3

Иду по двору. Тянет пружинистый ветерок, пахнет дымком и навозцем. Забор, воротца на улицу, на столбе скворцы в скворечнике. Через улицу луговина, поле и лес на пригорке. На луговине стреноженные кони – с путами на передних ногах. Срывают траву с громким и резким хрустом, и я не понимаю, чем они производят такой звук – как полотно рвут. Конь обирает траву перед собой тщательным полукругом, голова двигается то правее, то левее, и хруст гулко меняет тон, отдаляется, приближается. Время от времени то один, то другой конь отрывается от травы и, оглядевшись, перепрыгивает вперёд, высоко поднимая спутанные ноги. Этим движением он напоминает мне детских коников, их бодрое качание на полозьях, и большие живые лошади тоже кажутся частью детства, подтверждением запредельной сказочности происходящего.

Луговина перед домом. И на ней коровьи лепёшки с мухами настолько рыжими, что кажутся вечно подсвеченными солнцем. Сидят друг на друге, и я называю их «двухэтажными мухами», а взрослые смеются и глаза прячут. На лепёшке дождевая лужица – сбоку зеркальцем, а напросвет жёлтая.

Я зазеваюсь на коней и влезу сандалькой в лепёшку, и нутро лепёшки под корочкой окажется ярким, жёлто-зелёным и остро пахучим. Проскольжу, промажу дорожку по траве и чуть не упаду. Подошва противно-скользкая, никак не вытру.

Запах свежего навоза особенно въедлив после дождя, когда ещё и комары повылезут на мокрые голые ноги. И один белёсо-рыжий, злючий вопьётся в коленку, где поверх ссадины зеленеет смазанный травяной след – елозил по траве на коленках.

4

Сегодня сухо и солнышко. Я смотрю на коников. Подходит быстрой походкой бабушка, берёт за руку: «Пойдём на Хутор».

Над деревней сосновый бугор и за ним поле.

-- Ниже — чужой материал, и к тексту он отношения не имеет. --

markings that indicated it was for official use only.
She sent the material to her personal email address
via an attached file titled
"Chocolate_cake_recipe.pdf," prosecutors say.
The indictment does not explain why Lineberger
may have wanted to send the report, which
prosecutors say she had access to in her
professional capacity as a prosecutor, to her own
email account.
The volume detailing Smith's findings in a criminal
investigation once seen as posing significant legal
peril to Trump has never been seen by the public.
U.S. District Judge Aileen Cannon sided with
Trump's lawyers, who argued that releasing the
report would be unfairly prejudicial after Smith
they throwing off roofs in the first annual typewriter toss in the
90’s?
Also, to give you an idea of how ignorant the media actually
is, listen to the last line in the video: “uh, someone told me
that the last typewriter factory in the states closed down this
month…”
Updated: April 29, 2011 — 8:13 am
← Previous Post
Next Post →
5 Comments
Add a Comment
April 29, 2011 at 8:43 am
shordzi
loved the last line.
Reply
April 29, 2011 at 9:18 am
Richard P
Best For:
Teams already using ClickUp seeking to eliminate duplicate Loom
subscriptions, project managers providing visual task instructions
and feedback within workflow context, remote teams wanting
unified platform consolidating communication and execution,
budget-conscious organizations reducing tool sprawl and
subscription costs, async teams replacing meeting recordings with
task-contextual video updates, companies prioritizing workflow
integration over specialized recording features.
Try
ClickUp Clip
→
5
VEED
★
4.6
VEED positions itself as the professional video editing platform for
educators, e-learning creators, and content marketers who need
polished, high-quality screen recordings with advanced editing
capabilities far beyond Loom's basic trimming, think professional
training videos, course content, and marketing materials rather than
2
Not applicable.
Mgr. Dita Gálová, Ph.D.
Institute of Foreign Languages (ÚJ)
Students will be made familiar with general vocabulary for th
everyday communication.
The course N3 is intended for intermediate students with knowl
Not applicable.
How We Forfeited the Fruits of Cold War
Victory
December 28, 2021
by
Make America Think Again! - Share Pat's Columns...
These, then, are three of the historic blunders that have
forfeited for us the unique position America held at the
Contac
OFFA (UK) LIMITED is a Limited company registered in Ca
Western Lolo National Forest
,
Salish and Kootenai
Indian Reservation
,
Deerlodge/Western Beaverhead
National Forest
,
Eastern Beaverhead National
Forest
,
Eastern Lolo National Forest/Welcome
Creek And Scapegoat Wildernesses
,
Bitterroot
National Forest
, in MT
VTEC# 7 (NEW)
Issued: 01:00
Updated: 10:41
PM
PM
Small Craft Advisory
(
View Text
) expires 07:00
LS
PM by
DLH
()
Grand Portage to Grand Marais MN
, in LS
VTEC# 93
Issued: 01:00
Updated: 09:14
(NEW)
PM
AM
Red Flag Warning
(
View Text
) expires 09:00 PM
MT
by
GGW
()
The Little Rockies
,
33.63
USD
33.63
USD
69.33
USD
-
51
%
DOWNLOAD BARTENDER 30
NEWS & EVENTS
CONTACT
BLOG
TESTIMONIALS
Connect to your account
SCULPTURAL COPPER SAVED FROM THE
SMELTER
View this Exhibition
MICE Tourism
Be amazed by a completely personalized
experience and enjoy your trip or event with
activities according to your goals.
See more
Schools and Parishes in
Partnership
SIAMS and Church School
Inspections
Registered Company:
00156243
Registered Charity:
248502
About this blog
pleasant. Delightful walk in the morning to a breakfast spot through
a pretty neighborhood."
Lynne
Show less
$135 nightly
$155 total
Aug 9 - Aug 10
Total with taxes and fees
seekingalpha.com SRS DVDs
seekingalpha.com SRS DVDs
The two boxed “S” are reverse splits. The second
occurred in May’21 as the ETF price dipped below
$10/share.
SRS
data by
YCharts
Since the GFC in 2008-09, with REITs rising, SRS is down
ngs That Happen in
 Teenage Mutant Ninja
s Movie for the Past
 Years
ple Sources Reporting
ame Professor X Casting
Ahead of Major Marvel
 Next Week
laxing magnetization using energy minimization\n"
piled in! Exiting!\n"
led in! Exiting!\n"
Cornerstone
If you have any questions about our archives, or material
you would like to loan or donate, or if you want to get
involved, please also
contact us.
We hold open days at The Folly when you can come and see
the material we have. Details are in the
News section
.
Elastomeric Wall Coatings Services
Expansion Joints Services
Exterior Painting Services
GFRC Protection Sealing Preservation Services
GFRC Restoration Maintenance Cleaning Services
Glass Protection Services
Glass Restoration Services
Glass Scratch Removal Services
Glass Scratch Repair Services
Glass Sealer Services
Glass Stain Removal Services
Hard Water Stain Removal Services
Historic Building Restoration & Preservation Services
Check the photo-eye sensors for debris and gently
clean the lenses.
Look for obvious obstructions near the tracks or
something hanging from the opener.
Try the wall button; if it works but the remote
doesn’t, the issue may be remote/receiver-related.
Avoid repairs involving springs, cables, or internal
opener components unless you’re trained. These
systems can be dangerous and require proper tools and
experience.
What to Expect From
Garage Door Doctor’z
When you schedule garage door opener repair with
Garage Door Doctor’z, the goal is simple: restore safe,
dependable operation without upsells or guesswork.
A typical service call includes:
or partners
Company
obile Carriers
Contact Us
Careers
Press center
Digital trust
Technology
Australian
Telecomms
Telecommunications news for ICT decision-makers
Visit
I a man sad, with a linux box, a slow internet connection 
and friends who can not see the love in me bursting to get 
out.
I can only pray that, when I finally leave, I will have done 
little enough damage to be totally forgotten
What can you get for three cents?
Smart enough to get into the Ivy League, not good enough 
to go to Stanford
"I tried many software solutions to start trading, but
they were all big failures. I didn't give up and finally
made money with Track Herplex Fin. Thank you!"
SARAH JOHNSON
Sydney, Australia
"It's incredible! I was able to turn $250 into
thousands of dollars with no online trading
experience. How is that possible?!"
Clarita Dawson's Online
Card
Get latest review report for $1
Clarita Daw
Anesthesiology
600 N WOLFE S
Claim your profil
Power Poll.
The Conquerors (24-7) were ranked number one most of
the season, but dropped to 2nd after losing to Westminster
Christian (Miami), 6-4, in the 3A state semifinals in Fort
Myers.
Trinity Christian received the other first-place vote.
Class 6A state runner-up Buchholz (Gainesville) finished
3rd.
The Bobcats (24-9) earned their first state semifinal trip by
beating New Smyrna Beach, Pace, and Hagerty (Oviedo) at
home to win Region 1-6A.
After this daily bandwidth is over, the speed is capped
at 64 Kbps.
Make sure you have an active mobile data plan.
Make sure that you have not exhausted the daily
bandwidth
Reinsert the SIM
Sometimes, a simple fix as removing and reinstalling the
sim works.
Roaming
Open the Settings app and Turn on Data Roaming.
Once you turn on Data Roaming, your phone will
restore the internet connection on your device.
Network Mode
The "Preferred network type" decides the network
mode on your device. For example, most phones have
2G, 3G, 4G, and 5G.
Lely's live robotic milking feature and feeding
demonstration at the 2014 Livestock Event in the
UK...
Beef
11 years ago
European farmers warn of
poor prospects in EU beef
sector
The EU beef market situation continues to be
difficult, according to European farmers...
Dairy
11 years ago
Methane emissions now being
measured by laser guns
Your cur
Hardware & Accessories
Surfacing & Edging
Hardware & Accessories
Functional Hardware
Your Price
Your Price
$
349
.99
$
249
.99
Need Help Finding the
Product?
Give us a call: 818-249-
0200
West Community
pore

На бугор колеи в сухой траве. По ним мы и идём. Бабушка наклоняется, показывает: «Тимофеевка, лисохвост». Травы она знает, и ей нравятся названия. Поднимаемся на сосновый бугор. Под ногами шишки. На жаре раскалённая палая хвоя пахнет сильно и терпко. В кронах всегда ровно и отстранённо шумит ветер. Бабушка останавливается: «Видишь, верхушек нет». На некоторых соснах они действительно грубо сбриты, оторваны. Бабушка говорит, что за рекой стояла наша батарея и била по немцам.

Идём дальше – то по опушке, то по полю. Вдоль дороги разорванные гильзы от снарядов, с передней части они расщеперены, изогнуты, как щупальцы. Видимо, рядом рванул боекомплект или склад. Никто не берёт их, не тащит на память, и они лежат, как придорожные камни. В некоторых местах на опушке заросшие ямы от снарядов. Бабушка идёт быстро, и я отстаю, то у снаряда задержусь, то просто канючу.

За бугром поле поднималось к лесу, мы идём по опушке и подходим к хвойному месту – ёлки, сосны сбились как-то особенно семейно. Бабушка останавливается: «Хутор».

5

И тут сквозь слои заворожённости, вечной тягуче-медовой обкладки, в которой я пребываю, до меня доходит: оказывается, бабушка здесь жила раньше, да ещё с детьми! И, выходит, домой пришла!

Во мне, будто глыбы, ворочаются пятна времён, и я понимаю, что здесь, среди леса когда-то давным-давно стоял дом Горчаковых. Тех самых дяди Паши и тёти Дуни, у которого мы сейчас живём, но только молодых. Почему они отсюда переехали – не понимаю, наверное, в Хутор попал снаряд. Почему бабушка жила у Горчаковых, не понимаю, но чувствую одно: что мы все родня, все связаны.

– Вот здесь крыльцо было. Нет, здесь. Там вот сарай. Сеновал. Витька сарай поджёг. Кланькин брат.

Кланька и Витька – горчаковские дети.

– Как поджёг?

– Так поджёг. Со спичками играл. Сарай сенной. Там сено было. Поджёг и в лес убежал со страху. Спрятался. А все думали, он там, в сарае.